The House approved a $1.2 trillion package of road and other infrastructure projects late Friday by a 228-206 vote, prompting prolonged cheers from the relieved Democratic side of the chamber.
A breakthrough brokered by Biden and House leaders led moderates to agree to back the 10-year, $1.85 trillion bill — if CBO’s estimates are consistent with preliminary numbers that White House and congressional tax analysts have provided.
In exchange, (some) progressives agreed to back the bipartisan infrastructure bill.
Source: PBS
Some swing district Republicans who crossed party lines to vote for the bill believe they can survive the fallout. Some of them are retiring, and some will seek re-election; some voted for impeachment and some did not.

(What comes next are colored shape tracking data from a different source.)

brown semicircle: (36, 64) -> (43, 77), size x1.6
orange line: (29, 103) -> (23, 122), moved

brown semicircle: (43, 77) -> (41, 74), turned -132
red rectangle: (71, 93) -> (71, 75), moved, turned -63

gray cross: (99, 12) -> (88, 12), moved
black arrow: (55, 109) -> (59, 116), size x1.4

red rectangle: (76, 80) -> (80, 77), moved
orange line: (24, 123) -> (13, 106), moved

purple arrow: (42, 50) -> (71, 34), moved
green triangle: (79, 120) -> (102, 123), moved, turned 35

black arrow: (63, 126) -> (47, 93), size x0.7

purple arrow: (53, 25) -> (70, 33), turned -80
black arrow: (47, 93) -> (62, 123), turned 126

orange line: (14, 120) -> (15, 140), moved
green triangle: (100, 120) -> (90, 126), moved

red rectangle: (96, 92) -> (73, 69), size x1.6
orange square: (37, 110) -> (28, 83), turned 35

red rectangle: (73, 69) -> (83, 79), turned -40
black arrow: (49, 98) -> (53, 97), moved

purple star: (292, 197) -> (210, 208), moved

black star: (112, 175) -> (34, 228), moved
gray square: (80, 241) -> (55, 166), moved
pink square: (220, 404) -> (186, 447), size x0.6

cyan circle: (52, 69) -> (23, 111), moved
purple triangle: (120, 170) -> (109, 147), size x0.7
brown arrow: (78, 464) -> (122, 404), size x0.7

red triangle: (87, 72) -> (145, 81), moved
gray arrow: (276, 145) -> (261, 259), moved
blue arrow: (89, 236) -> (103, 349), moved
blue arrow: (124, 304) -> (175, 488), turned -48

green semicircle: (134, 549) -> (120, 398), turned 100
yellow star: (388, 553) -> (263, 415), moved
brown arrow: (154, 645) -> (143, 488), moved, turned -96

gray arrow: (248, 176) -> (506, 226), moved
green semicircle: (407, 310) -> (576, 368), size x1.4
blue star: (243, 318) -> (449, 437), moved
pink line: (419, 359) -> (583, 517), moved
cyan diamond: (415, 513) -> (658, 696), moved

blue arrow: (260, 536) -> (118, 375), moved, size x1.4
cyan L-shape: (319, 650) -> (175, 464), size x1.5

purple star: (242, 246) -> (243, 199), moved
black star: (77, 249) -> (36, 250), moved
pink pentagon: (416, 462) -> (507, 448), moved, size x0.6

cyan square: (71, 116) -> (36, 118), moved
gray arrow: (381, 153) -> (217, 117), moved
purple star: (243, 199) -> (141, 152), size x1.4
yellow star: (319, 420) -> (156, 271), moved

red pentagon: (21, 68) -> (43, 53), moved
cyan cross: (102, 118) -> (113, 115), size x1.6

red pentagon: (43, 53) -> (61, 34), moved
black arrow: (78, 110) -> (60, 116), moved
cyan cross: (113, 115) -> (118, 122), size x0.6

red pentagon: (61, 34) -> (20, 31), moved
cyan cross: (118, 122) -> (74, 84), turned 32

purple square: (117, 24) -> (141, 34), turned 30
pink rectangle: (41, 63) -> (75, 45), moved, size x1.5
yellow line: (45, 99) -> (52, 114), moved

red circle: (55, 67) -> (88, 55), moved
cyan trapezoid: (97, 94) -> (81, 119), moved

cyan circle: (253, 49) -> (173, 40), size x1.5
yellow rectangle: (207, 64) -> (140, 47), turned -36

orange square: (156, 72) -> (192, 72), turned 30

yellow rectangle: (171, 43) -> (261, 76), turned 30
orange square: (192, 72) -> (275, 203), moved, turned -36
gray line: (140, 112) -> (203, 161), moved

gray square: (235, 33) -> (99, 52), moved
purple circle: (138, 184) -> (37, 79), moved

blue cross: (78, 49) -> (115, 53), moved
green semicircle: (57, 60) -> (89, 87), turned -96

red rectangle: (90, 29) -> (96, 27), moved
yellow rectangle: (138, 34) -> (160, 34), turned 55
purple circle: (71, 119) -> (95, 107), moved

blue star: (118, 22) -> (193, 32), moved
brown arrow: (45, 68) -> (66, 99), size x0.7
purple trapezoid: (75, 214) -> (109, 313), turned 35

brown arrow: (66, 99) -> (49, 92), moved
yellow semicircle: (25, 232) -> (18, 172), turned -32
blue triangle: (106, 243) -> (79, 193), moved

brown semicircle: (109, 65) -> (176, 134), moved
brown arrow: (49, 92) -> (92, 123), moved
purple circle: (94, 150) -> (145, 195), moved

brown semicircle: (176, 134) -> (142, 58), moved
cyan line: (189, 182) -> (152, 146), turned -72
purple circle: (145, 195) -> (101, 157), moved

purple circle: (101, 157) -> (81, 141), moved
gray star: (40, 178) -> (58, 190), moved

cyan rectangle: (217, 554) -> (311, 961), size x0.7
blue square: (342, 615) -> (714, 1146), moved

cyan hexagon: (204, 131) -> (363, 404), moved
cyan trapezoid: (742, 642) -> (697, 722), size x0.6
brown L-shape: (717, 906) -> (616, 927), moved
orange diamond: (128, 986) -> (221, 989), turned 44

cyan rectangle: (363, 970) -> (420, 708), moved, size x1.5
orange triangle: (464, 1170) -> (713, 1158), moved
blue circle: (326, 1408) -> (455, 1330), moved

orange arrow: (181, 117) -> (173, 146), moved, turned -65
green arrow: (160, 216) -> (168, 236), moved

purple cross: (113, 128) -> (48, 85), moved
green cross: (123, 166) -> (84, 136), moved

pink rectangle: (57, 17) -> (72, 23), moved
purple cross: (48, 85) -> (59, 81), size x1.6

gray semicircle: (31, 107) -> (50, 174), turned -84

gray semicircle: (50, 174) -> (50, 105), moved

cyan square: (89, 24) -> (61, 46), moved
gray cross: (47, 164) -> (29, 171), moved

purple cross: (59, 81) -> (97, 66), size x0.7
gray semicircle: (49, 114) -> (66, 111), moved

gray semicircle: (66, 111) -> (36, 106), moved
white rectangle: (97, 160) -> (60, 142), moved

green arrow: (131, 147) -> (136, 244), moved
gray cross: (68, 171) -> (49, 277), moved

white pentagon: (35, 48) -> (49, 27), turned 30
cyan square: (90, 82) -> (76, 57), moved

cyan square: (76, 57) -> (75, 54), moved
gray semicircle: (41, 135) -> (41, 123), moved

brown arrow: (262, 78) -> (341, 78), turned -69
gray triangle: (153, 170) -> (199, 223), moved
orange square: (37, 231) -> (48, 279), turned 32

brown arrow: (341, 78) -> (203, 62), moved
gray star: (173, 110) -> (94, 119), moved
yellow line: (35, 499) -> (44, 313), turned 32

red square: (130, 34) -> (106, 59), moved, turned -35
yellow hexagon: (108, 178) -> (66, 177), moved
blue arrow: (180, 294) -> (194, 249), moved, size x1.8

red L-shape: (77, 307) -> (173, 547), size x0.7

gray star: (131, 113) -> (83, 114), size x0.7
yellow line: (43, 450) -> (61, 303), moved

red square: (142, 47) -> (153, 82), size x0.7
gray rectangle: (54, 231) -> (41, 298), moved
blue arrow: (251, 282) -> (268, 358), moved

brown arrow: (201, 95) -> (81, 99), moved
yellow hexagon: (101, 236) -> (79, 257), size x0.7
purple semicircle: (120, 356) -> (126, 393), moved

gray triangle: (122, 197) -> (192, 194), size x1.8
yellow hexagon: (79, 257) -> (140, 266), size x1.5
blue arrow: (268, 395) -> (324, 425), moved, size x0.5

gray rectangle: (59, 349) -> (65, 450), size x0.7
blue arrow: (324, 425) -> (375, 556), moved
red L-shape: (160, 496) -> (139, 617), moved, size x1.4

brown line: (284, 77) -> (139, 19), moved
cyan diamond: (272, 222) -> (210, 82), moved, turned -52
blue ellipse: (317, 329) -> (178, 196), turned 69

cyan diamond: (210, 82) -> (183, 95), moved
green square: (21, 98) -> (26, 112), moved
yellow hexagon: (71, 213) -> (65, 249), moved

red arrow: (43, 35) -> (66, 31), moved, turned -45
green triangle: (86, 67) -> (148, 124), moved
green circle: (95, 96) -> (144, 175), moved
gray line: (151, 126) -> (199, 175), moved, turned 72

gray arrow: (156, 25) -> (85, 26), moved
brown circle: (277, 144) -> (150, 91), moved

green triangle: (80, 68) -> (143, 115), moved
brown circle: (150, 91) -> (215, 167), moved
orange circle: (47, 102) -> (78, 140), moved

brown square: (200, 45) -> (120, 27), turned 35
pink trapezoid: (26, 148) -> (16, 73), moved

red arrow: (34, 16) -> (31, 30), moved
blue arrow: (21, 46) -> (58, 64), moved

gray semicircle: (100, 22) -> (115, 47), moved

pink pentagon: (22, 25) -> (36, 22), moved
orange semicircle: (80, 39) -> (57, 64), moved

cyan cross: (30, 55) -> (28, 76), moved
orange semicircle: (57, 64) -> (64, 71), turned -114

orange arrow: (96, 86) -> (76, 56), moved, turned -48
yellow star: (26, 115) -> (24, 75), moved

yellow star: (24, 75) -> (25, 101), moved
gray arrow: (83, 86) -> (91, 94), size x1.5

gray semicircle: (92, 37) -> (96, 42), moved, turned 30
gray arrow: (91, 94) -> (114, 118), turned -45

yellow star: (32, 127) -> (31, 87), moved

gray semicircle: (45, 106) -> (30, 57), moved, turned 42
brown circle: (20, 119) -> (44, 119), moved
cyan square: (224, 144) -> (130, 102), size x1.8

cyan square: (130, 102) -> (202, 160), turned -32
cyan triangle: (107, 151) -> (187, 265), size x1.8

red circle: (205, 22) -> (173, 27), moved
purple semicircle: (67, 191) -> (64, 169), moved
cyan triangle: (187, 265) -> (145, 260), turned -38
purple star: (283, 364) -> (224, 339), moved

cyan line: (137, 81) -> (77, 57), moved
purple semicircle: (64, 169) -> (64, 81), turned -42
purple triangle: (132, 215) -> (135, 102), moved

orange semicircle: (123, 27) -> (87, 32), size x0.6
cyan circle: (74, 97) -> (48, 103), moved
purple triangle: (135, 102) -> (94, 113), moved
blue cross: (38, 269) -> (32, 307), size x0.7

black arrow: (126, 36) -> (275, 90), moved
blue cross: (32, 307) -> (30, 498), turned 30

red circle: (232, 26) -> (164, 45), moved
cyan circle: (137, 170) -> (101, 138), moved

- Rep. Nicole Malliotakis (R-N.Y.) said she “voted against AOC and the squad tonight.”
- Rep. Don Bacon (R-Neb.) said the bill is popular among his constituents, with broad support from farmers, unions and businesses — with internal polls showing two-thirds support or higher in his district.
- Rep. Marjorie Taylor Greene (R-Ga.) pledged to support primary challenges to those Republicans who voted for the bill, and she tweeted out their phone numbers, saying they “handed over their voting cards to Nancy Pelosi to pass Joe Biden’s Communist takeover of America via so-called infrastructure.”
Bacon shrugged: “She wouldn’t do too well in Omaha.”